Luka | 06

16.2K 2.3K 250
                                    

Luka turun dari mobil, bersamaan juga dengan Raken turun dari kursi kemudi, menutup pintu dan mendekat ke arahnya. Luka yang bisa membaca pergerakan itu menyebikkan bibir, lalu mundur selangkah.

"Gue nggak lumpuh, gak usah dipapah. Lebay banget sih lu," kata Luka mencibir jengah. Sejak masuk rumah sakit dua hari lalu, Raken jadi lebih protektif terhadapnya. Pernah sekali saat di rumah sakit, Luka pergi ke toilet dan Raken membuntuti menunggunya di depan pintu, padahal toiletnya masih di dalam kamar Luka dirawat.
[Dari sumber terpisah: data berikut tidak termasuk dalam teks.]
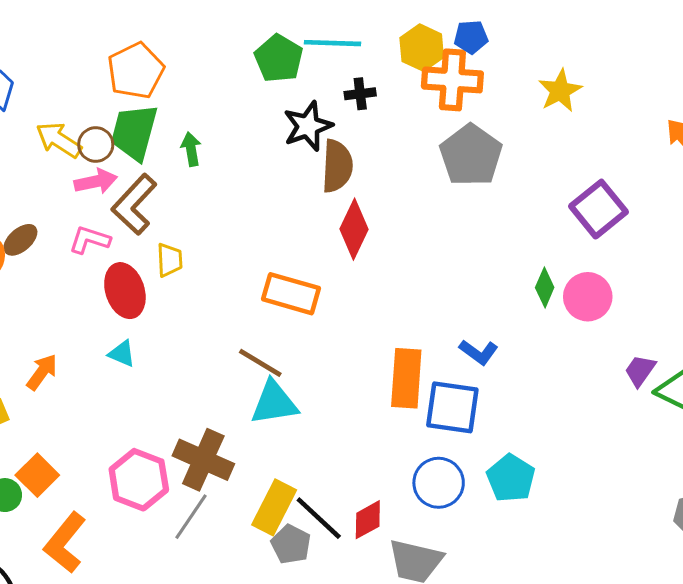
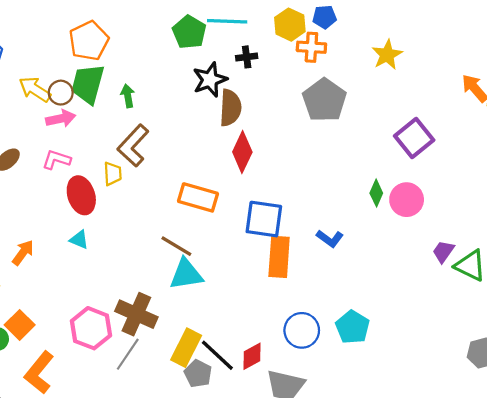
orange cross: (452, 80) -> (311, 47), size x0.7
brown L-shape: (134, 204) -> (133, 146), moved
blue square: (452, 407) -> (264, 219), moved

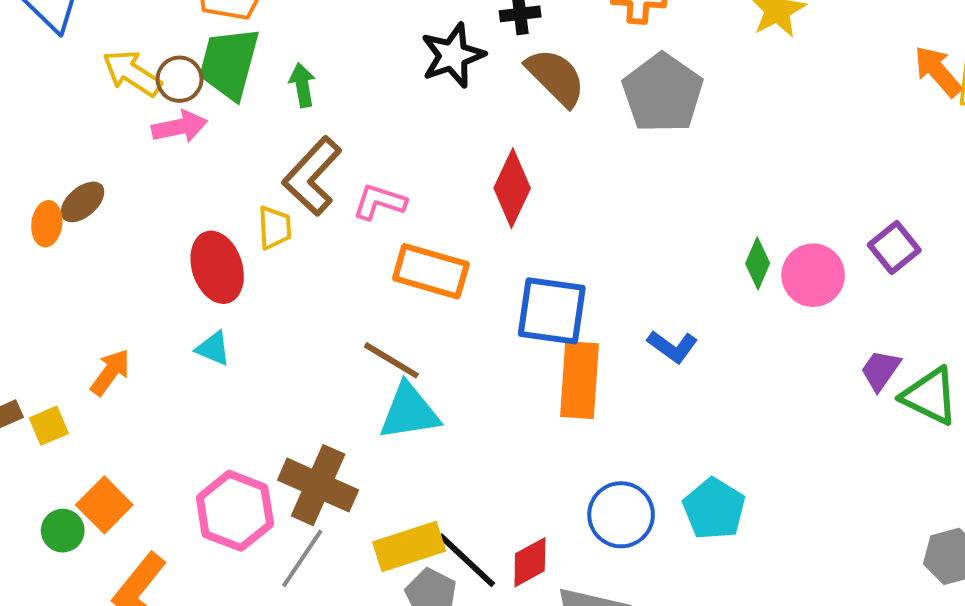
brown semicircle: (230, 108) -> (556, 77), moved, turned -48
purple square: (414, 138) -> (894, 247), moved, size x0.7
pink L-shape: (56, 160) -> (379, 202), moved
yellow rectangle: (186, 348) -> (409, 546), turned 45

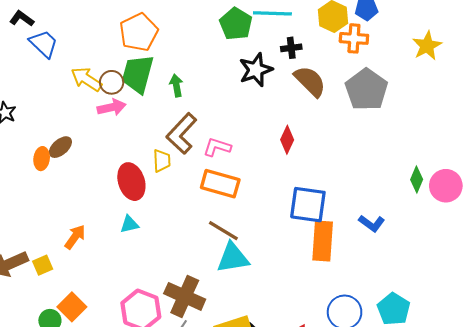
red diamond: (512, 188) -> (287, 140), size x0.7
orange rectangle: (431, 271) -> (220, 184), moved
cyan triangle: (213, 348) -> (129, 224), turned -36

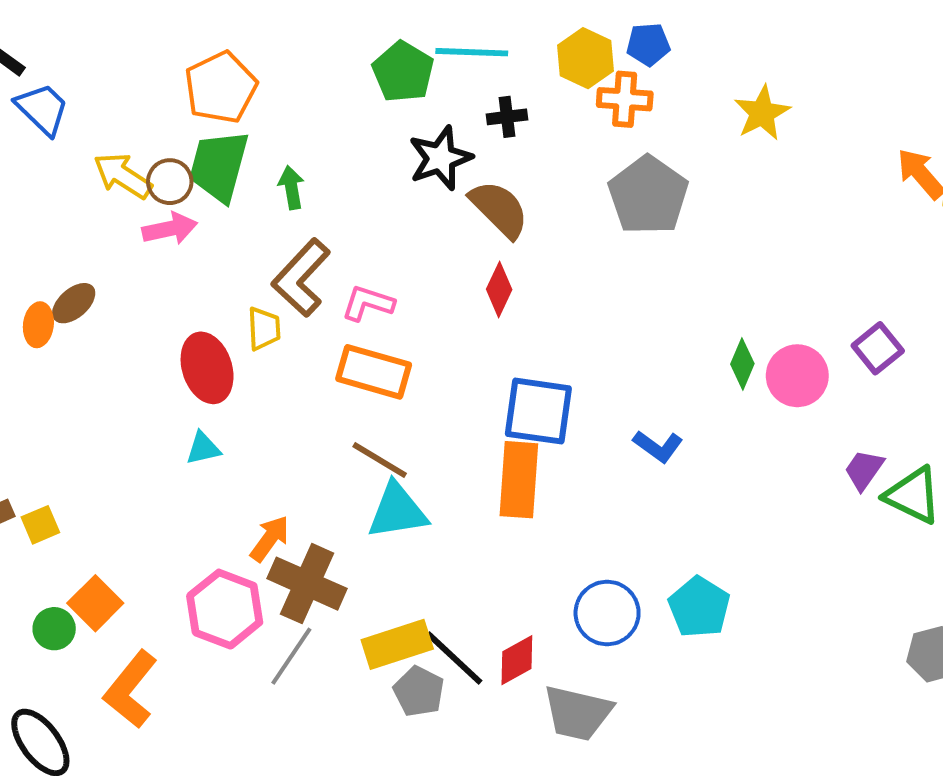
brown semicircle: (310, 81) -> (499, 209), moved
orange arrow: (75, 237) -> (270, 538), moved
orange rectangle: (323, 241) -> (519, 480), moved

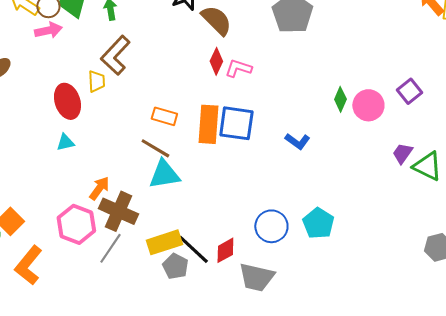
pink L-shape: (368, 303) -> (238, 68), moved
orange rectangle: (374, 372) -> (164, 116), moved, size x0.7
orange rectangle: (519, 480) -> (208, 124), moved

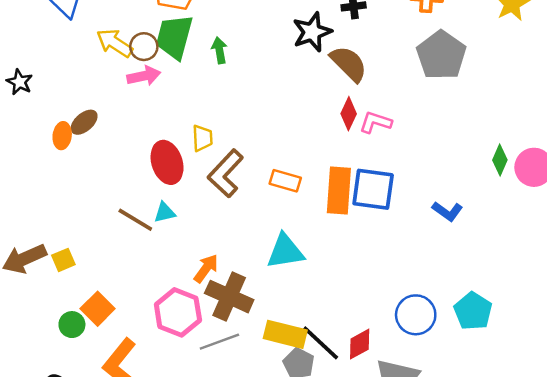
brown L-shape: (115, 55) -> (226, 173), moved
brown line: (155, 148) -> (135, 220), moved
yellow rectangle: (164, 242) -> (285, 334), turned 32
gray line: (110, 248) -> (219, 342), turned 36

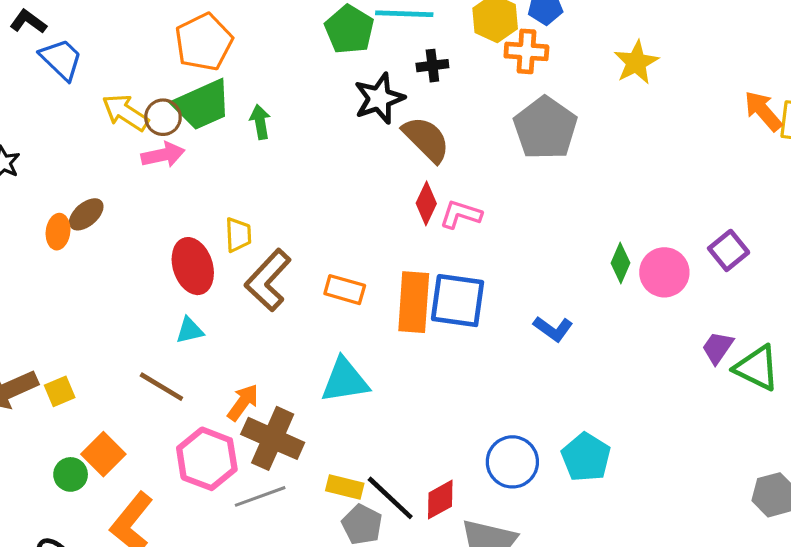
green trapezoid: (174, 37) -> (202, 105), turned -129
brown line: (135, 220) -> (161, 387), moved
yellow rectangle: (285, 334) -> (345, 487), size x0.7

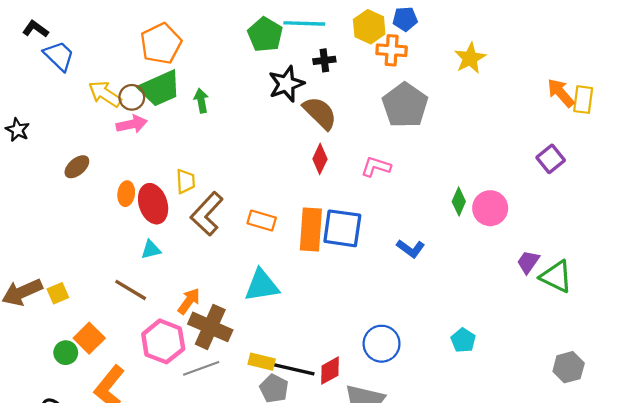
pink L-shape: (461, 214) -> (376, 167), moved
orange ellipse: (58, 232) -> (126, 194), moved
purple square: (729, 250) -> (551, 159), moved
cyan pentagon: (586, 457) -> (463, 340), moved, size x0.7
black line: (390, 498) -> (294, 369), turned -30

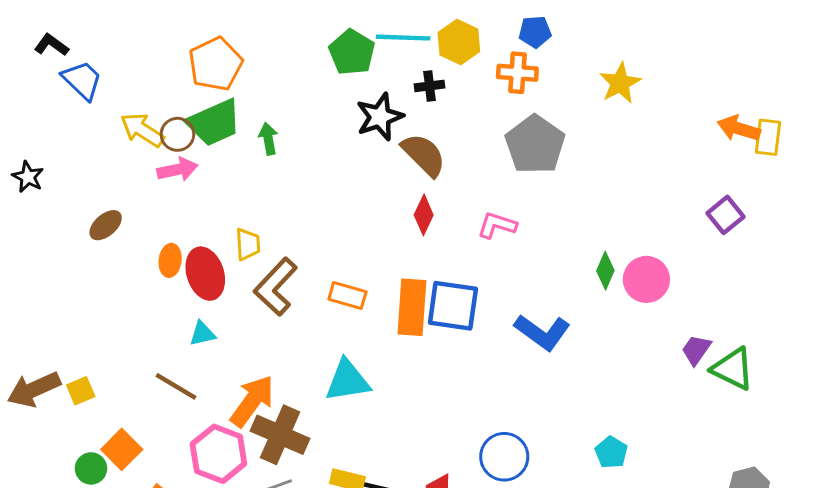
yellow hexagon: (369, 27) -> (459, 42), moved
orange arrow: (561, 93) -> (739, 128), turned -32
blue L-shape: (411, 249) -> (542, 332), size x1.5
orange arrow: (189, 301) -> (252, 401), size x1.5

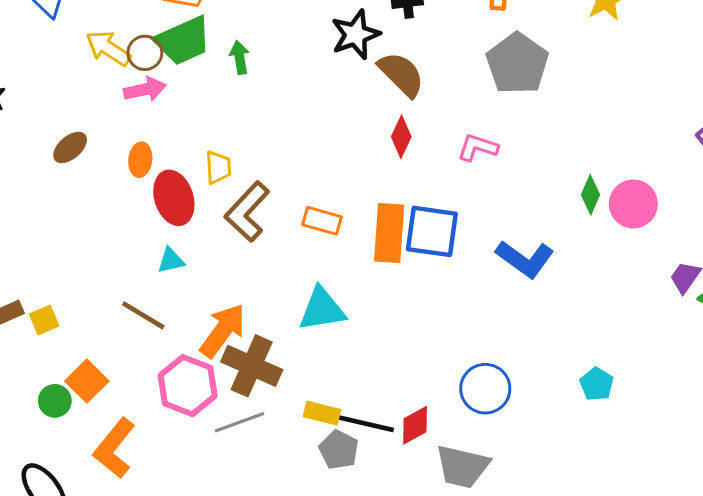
orange ellipse: (170, 260) -> (140, 160), moved

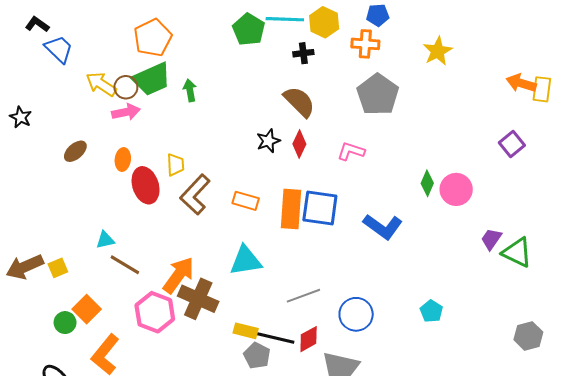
black star: (356, 35) -> (268, 141), moved, size x0.7
cyan triangle: (171, 260) -> (105, 240), moved
gray line: (240, 422) -> (303, 296), moved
Raken tertawa kecil kemudian mendengus, "Tau aja lo, kambing," kata pemuda tinggi itu, kemudian ponselnya berdering dari dalam mobil. "Langsung masuk kamar, gue nyusul," lanjutnya kembali membuka pintu mobil.

"Geli, kayak mau ngapain di kamar."

"Pikiran lo aja tumpah-tumpah kemana-mana," kata Raken mulai mengangkat telepon dan menjauh ke pos satpam, menyapa Pak Atuy sesaat sebelum mulai menyambut si penelepon.

Luka melengos, melangkah lebih dulu menaiki tangga teras, ia lalu membuka pintu utama, yang langsung disambut oleh Hana dan Efan di sofa ruang keluarga yang menyatu dengan ruang tamu luas. Ah, kenapa ia harus masuk lewat depan, harusnya lewat pintu dapur dan bertemu Bi Ana yang menunggunya seperti biasa.

Luka berhenti di sekat pintu. Canggung begitu saja ketika mereka berdua yang tadinya sibuk dengan kegiatan masing-masing kini jadi mengangkat wajah menatapnya agak terkejut dengan sengak dan terkesan tak peduli. Hana menurunkan gunting kukunya, menghela napas dan mendelik sinis dengan muak. Sedangkan Efan tak peduli banyak kembali sibuk dengan laptop di meja.

"Saya kira kamu udah sekarat."

Luka membatu dengan dada ngilu, ia yang menunduk refleks mengangkat wajah menatap tepat netra ibunya. Kekosongan dadanya semakin sarat terasa ketika mendengar kalimat itu. Bibir dan lidah Luka terasa kelu, tak berani membuka mulut untuk bicara.

"Saya dengar dari Bi Ana kamu sakit. Udah hidup numpang, sakit lagi. Gak tau diri, bikin repot aja," kata Hana, memotong kuku di jari-jari lentiknya. "Kenapa nggak sekalian mati aja sih."

Sesuatu di dalam sana meminta dikeluarkan, tumpukan luka yang berantakan dalam kosongnya hati minta dilepaskan dalam bentuk air mata. Luka menggigit bibir kuat-kuat, mencoba setengah mati menahan ribuan pecahan kaca yang menikam dadanya.

"Ma ... Luka minta maaf-"

"Saya bukan mama kamu, berhenti panggil saya dengan sebutan itu."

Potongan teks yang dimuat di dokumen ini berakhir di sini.